Like a lot of folks, I’ve been messing about with the various AI image generators as they open up.
While at Google I got to play with language model work quite a bit, and we worked on a series of projects looking at AI tools as ‘thought partners’ – but mainly in the space of language with some multimodal components.
As a result perhaps – the things I find myself curious about are not so much the models or the outputs – but the interfaces to these generator systems and the way they might inspire different creative processes.
For instance – Midjourney operates through a discord chat interface – reinforcing perhaps the notion that there is a personage at the other end crafting these things and sending them back to you in a chat. I found a turn-taking dynamic underlines play and iteration – creating an initially addictive experience despite the clunkyness of the UI. It feels like an infinite game. You’re also exposed (whether you like it or not…) to what others are producing – and the prompts they are using to do so.
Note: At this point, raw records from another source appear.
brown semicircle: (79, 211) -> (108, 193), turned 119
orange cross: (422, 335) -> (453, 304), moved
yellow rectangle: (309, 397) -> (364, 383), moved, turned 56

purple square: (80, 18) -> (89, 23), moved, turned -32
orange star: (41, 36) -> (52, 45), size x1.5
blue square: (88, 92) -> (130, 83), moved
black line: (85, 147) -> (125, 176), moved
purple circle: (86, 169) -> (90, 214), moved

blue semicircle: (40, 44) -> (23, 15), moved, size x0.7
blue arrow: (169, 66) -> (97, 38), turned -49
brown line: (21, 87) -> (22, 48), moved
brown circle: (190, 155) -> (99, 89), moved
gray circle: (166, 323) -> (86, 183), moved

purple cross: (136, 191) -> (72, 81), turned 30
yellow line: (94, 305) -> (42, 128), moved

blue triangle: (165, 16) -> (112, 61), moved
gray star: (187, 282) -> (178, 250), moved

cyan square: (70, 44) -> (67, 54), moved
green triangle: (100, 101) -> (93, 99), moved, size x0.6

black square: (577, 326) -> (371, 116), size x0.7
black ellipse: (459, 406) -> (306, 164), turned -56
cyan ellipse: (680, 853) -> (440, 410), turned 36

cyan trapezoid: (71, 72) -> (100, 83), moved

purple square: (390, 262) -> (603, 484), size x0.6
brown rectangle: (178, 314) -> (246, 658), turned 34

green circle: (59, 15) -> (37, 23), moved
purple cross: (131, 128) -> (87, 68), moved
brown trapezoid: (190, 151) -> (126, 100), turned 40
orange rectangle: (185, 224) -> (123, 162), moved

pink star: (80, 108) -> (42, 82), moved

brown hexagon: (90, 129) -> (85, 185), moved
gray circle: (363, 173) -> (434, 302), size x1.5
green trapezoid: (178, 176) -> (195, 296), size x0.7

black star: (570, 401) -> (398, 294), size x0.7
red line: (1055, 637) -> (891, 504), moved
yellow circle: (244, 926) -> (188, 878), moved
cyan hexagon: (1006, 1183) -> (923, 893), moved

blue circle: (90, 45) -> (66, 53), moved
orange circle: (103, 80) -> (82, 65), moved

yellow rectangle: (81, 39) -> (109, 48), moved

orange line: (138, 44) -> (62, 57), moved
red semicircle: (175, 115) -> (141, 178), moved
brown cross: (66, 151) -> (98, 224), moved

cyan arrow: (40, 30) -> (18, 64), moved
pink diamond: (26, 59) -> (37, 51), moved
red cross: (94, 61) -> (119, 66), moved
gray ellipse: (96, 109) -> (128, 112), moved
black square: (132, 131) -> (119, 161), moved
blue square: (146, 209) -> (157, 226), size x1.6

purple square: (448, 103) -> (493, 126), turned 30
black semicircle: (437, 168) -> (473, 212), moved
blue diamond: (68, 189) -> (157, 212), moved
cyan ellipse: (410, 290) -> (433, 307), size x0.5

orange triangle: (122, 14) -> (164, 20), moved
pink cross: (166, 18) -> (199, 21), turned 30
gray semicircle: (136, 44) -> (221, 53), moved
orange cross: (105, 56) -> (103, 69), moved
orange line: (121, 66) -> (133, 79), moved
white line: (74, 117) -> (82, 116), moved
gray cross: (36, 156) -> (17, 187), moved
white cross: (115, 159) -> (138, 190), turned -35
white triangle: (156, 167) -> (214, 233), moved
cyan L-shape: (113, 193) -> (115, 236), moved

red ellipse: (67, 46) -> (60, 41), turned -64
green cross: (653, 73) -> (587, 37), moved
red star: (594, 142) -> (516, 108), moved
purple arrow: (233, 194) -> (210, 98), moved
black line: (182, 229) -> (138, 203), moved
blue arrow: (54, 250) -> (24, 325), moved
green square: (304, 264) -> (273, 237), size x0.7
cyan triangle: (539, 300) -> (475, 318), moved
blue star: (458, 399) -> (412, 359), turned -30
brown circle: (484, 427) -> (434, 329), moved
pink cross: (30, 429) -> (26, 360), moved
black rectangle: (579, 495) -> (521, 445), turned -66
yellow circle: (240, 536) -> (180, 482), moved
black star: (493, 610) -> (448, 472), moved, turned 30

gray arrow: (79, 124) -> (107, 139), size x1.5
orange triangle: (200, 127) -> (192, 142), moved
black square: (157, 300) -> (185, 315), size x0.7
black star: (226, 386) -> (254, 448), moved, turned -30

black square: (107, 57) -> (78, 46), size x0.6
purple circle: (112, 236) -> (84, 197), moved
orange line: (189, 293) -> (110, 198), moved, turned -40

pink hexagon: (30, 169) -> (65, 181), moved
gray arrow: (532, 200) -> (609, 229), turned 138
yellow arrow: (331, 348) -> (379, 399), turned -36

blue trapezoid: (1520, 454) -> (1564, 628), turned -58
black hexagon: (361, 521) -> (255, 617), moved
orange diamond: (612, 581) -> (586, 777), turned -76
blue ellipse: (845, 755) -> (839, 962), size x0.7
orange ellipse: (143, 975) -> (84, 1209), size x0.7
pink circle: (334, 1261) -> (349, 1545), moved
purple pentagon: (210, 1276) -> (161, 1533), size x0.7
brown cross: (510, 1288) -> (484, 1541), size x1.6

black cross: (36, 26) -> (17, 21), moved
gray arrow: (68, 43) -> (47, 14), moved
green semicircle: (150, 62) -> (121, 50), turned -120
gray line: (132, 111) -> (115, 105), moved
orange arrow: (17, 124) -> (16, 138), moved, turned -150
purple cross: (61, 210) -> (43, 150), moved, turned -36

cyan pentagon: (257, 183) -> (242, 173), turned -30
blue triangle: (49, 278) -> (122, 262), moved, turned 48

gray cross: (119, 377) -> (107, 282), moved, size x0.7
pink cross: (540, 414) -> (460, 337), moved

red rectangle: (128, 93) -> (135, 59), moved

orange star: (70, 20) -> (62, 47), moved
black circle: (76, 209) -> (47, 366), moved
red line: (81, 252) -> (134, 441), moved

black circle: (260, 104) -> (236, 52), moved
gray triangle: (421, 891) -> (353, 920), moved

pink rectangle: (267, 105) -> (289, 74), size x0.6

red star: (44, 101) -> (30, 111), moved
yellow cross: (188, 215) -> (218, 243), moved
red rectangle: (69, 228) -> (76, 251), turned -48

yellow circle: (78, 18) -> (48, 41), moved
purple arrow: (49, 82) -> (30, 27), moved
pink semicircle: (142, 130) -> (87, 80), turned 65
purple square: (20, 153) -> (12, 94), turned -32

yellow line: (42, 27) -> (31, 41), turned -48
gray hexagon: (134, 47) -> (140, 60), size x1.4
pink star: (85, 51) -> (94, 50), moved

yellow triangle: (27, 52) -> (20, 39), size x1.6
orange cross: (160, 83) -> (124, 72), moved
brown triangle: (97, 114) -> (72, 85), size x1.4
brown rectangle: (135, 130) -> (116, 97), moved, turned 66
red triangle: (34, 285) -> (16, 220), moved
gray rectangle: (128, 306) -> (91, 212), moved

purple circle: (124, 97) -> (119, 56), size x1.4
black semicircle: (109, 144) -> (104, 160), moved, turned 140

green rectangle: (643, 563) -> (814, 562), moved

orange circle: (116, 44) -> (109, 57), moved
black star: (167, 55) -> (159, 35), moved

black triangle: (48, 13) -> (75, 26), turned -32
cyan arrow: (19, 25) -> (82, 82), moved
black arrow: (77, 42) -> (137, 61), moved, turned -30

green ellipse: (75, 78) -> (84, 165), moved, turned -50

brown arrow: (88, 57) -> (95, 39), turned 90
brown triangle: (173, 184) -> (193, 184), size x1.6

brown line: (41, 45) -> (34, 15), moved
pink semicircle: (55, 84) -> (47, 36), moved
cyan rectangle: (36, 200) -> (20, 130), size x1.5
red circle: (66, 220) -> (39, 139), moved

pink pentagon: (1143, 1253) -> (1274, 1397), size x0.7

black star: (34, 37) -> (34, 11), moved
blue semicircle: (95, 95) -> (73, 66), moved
Dall-e and Stable Diffusion via Dreamstudio have more of a ‘traditional’ tool UI, with a canvas where the prompt is rendered, that the user can tweak with various settings and sliders. It feels (to me) less open-ended – but more tunable, more open to ‘mastery’ as a useful tool.
All three to varying extents resurface prompts and output from fellow users – creating a ‘view-source’ loop for newbies and dilettantes like me.
Gerard Serra – who we were lucky to host as an intern while I was at Google AIUX – has been working on perhaps another possibility for ‘co-working with AI’.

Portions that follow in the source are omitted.